Time is running out. We need to pour ourselves into the service of Christ to the Lost. Today.

I realized from all the comments you guys left that I kinda freaked a few people out with the Catholic comments from my last blog. Let me put it this way: My beliefs about the Catholic Church alternate between dismissing it as completely unbiblical and allowing for it as a "denomination" within Christianity. (which I dont' think is BEST, but is OK.) These moments mainly happen when, like for the past six months plus, I begin to CRAVE tradition. It's when I look around at how money gets spent and what service to the poor and hungry actually comes out of most nondenominational churches these days and I stress out about growth vs. FAITH.

Let me give you a further example. At Manna, which is an incredibly biblically sound church, we are pretty huge. It's a mega church, and is growing every day. Some of our deepest frustrations there have been: 1. the emphasis on seminary as if it were the o;y way into ministry. We firmly believe a man's family is his seminary. Jesus never went to College. 2. the financial decisions. This year we are spending 25 000 on building a seminary school for the underground church in China, and only 8 000 on buying them bibles, even though they are literally DESPERATE for the Word of God. We have brand new couches in the lounge, but are only sending 1900 to our missionaries who sold everything and WENT to Thailand. Not cool. 3. The over emphasis on groups and programs. We like to think that church life should center around biblically oriented families who are then equipped to change the world... not a busy subsitute for the world where all members are sent in opposite directions to experience God their "own" way.

If you'll remember, I was recently ACHING to hear hymns during Sunday worship, and God answered that prayer by providing Hymns in the worship sets--- awesome. But that doesn't make up for the fact that I often feel like I'm looking at a successful CEO (and this isn't anything against my pastors, mind you. This is just the kind of place they are in and there isn't anything wrong with it, it's just not really my thing) and it bugs me that everyone in that room tends to want to be HIM, and not JESUS. This is in no way Michael's fault, but it's a fact. So much so that as we expand, Michael has to be the speaker at each of our church plants in order to ensure their success, thus running himself ragged. We have fourteen pastors on staff. I say: put them front and center in each new church plant. Grace Churches International isn't about Michael Fletcher. He is the means to an end.

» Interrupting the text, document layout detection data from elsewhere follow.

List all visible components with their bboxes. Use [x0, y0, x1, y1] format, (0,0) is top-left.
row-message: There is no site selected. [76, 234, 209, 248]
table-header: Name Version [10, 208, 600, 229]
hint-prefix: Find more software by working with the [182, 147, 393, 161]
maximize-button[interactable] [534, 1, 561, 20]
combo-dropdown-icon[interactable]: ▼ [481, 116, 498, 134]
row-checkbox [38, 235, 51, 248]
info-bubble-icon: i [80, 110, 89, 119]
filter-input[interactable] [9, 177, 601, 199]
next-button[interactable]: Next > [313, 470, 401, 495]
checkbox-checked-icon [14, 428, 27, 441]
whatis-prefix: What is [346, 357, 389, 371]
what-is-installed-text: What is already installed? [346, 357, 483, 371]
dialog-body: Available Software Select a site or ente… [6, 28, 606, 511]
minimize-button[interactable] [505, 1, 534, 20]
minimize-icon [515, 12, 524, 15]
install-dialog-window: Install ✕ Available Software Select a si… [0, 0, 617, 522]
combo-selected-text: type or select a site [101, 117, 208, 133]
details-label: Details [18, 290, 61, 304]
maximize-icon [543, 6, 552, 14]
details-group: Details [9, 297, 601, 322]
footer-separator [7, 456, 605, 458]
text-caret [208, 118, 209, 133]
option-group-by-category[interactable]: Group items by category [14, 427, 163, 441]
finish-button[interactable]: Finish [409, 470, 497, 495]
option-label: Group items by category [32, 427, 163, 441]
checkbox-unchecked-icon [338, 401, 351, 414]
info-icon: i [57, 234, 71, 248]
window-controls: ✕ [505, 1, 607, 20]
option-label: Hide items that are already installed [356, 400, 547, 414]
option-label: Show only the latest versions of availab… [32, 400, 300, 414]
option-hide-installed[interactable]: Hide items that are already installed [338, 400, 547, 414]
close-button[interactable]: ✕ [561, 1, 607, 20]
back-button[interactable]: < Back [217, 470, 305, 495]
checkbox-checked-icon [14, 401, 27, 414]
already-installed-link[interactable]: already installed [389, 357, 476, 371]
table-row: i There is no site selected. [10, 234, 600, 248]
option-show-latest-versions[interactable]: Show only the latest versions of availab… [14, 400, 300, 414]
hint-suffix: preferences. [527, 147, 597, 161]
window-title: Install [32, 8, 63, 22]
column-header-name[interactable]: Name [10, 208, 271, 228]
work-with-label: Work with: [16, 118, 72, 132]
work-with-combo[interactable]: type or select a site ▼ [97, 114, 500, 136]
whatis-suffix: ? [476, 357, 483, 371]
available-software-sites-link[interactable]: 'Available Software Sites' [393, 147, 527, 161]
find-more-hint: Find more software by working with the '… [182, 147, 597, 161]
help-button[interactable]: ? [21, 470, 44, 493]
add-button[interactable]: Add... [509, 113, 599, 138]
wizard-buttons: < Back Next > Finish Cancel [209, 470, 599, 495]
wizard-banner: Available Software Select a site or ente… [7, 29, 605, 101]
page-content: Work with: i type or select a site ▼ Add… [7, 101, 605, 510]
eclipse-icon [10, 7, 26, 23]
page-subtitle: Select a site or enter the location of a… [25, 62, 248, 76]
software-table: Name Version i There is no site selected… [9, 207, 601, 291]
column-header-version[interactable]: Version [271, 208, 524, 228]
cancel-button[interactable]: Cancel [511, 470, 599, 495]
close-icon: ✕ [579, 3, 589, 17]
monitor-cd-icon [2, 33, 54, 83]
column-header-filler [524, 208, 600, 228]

Anyways, then comes the ugliness of the building. It's very--- posh. But it isn't the kind of beauty that I am accustomed to meeting God in--- there are no pictures of Jesus or statues to look at..... no hard wood pews and no loud echoes. No gorgeous windows. It just looks like an auditorium. I miss Cathedrals, where I was raised going to church. I miss the nooks and crannies and the intricate devotional architectural details built right into the walls.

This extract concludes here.